John Verdon hikayeyi mükemmel kurmuş. Katilden daha çok cinayetleri nasıl işlediğini merak ediyorsunuz. Zaten kitabı okurken katili bulabiliyorsunuz. Katil tek bir hata yapıyor ve normalde bulmanız çok zor fakat yazar bu hatayı fazla vurgulayınca siz de farkediyorsunuz fakat kahramanımız son ana kadar farkedemiyor ne yazık ki.
Dediğim gibi kitabı mükemmel yapan cinayetleri nasıl işlediği. Katil kurbanlara bir mektup gönderiyor ve mektupta onu çok iyi tanıdığını ve bedel ödeme zamanı geldiğini belirtiyor. Dahası ne kadar iyi tanıdığını göstermek için ondan aklında bir sayı tutmasını istiyor. Kurban aklında bir sayı tutup ilave zarfı açtığında karşısında tuttuğu sayıyı buluyor.
Polisiye kitapları seviyorsanız mutlaka okumanız gereken bir kitap. Katili bulmak sorun olmayabilir fakat sayı oyununu nasıl yaptığını bulmanız için kitabın sonunu beklemeniz gerekiyor.

30 Mart 2013 Cumartesi

Grinin Elli Tonu

Grinin Elli Tonu
Günlerdir hatta aylardır çevremdeki bir çok kişi E L James’in erotik aşk romanı olan Grinin Elli Tonu’nu tartışıyor ve konuşuyor. Hal böyle olunca kitabı okumak artık farz olmuştu.

Kitabı okuduktan sonra neden bu kadar beğenildiğini ve tartışıldığını anlamak hiç de zor olmuyor. E L James mükemmel bir iş çıkartmış. Bunu söylerken kitaptaki hikayenin mükemmelliğinden değil de daha çok bu basit hikayeyi sunum şekline gidiyor bu iltifatım.

Kitabın konusu inanılmaz basit. Zengin fakat sorunlu bir adam, üniversitesi öğrencisi normal genç bir kız. Adamın çok farklı bir cinsel fantazi dünyası var ve kızı bunun parçası yapmak istiyor fakat kız boyun eğmeye pek istekli değil. Fakat cinselliği daha yeni yaşamaya başlaması nedeni ile adama karşı büyük bir arzu duyuyor ve zamanla aşık oluyor.

Kitabı güzel yapan ilk şey kitabın akıcılığı. Yazar o kadar sade ve eğlenceli bir dil ile anlatıyor ki kitabı sayfaların nasıl geçtiğini anlamıyorsunuz. Dahası ne zaman okurun sıkılacağını düşünse araya bir sevişme sahnesi koymuş ve kitabı okurken sıkılmanızı engellemiş. Zaten sevişme sahneleri olmasa 100 sayfalık bir kitap çıkıcak ortaya.

Konunun basitliğini anlatmak için iki örnek vermek yetiyor.
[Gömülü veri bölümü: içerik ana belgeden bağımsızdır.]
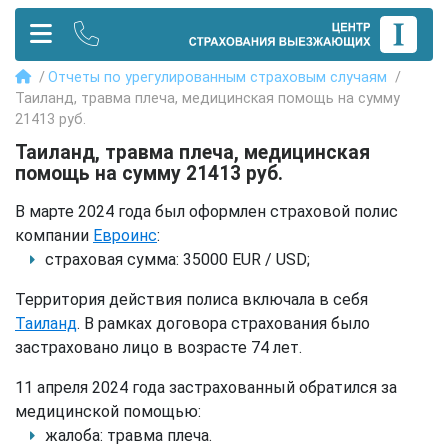
Отчеты по урегулированным страховым случаям
Таиланд, травма плеча, медицинская помощь на сумму
21413 руб.
Таиланд, травма плеча, медицинская
помощь на сумму 21413 руб.
В марте 2024 года был оформлен страховой полис
компании
Евроинс
:
страховая сумма: 35000 EUR / USD;
Территория действия полиса включала в себя
Таиланд
. В рамках договора страхования было
застраховано лицо в возрасте 74 лет.
11 апреля 2024 года застрахованный обратился за
медицинской помощью:
жалоба: травма плеча.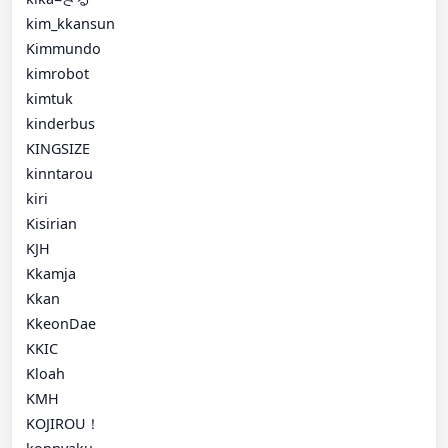
kim_kkansun
Kimmundo
kimrobot
kimtuk
kinderbus
KINGSIZE
kinntarou
kiri
Kisirian
KJH
Kkamja
Kkan
KkeonDae
KKIC
Kloah
KMH
KOJIROU！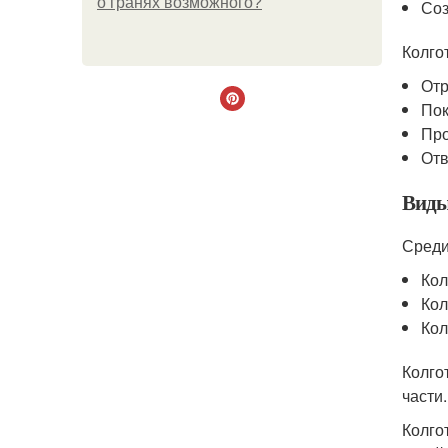
о гранях возможного?
Соз
Колго
Отр
Пок
Про
Отв
Виды
Среди
Кол
Кол
Кол
Колго
части
Колго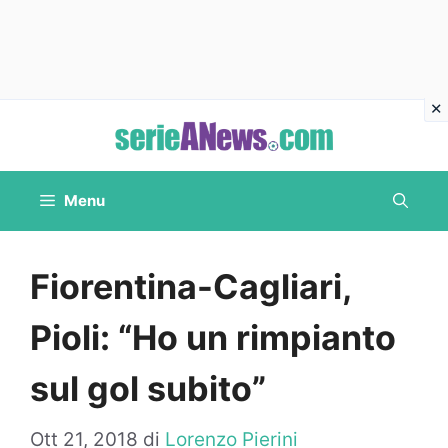
Vai
al
contenuto
Menu
Fiorentina-Cagliari,
Pioli: “Ho un rimpianto
sul gol subito”
Ott 21, 2018
di
Lorenzo Pierini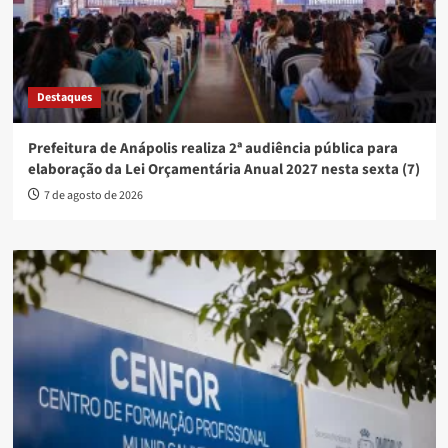
Destaques
Prefeitura de Anápolis realiza 2ª audiência pública para
elaboração da Lei Orçamentária Anual 2027 nesta sexta (7)
7 de agosto de 2026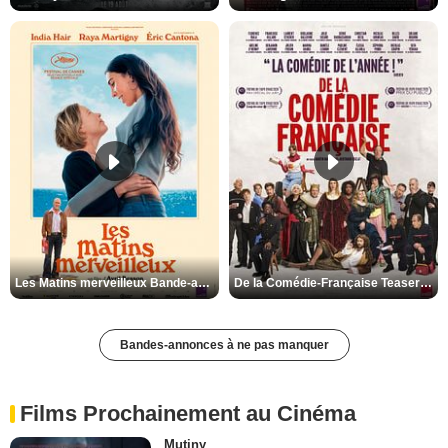
Les Matins merveilleux Bande-annonce VF
De la Comédie-Française Teaser VF
Bandes-annonces à ne pas manquer
Films Prochainement au Cinéma
Mutiny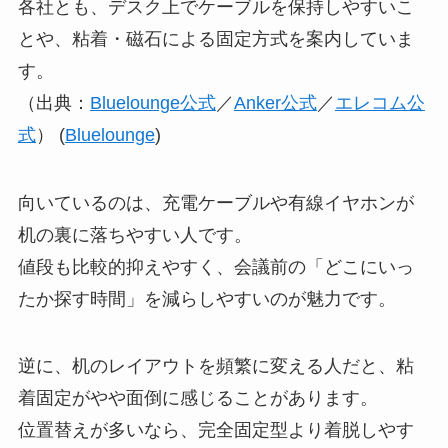
各社とも、デスク上でケーブルを保持しやすいこ
とや、粘着・磁石による固定方式を案内していま
す。
（出典：
Bluelounge公式
／
Anker公式
／
エレコム公
式
） (
Bluelounge
)
向いているのは、充電ケーブルや有線イヤホンが
机の裏に落ちやすい人です。
値段も比較的抑えやすく、会議前の「どこにいっ
たか探す時間」を減らしやすいのが魅力です。
逆に、机のレイアウトを頻繁に変える人だと、粘
着固定がやや面倒に感じることがあります。
位置替えが多いなら、完全固定型より着脱しやす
Siz hayatınızda,  yada diğer bir söylem ile gerçek hayatta bir kızın ayağının takılıp yakışıklı erkeğin önüne düştüğünü ve başını kaldırdığında onunla göz göze gelip aşık olduğunu gördünüz mü? Çok hikayede ve filmde gördüm ama gerçek hayatta hiç görmedim ve göreni de daha tanımıyorum.

Diğer örnek ise kızı kurtarma sahnesi. Filmlerdeki ve romanlardaki tam zamanında kahramanın gelmesi alışkanlık hale geldi ama gerçek hayatta genelde iş işten geçtikten sonra olur böyle şeyler.
Son olarak çok övülen aşk hikayesi kısmına gelmek istiyorum. Adam kıza aşık ve kızda ballandıra ballandıra adama olan aşkını anlatıyor fakat bunun için kitap boyunca yaptığı tek bir fedakarlık yok. Evet, üçüncü kitapta yapıyormuş da madem o kadar seviyor bunun için üçüncü kitabın sonu mu bekleniyor? Yoksa bunun klasik bir aşk hikayesinden tek farkı cinselliğin olması mı?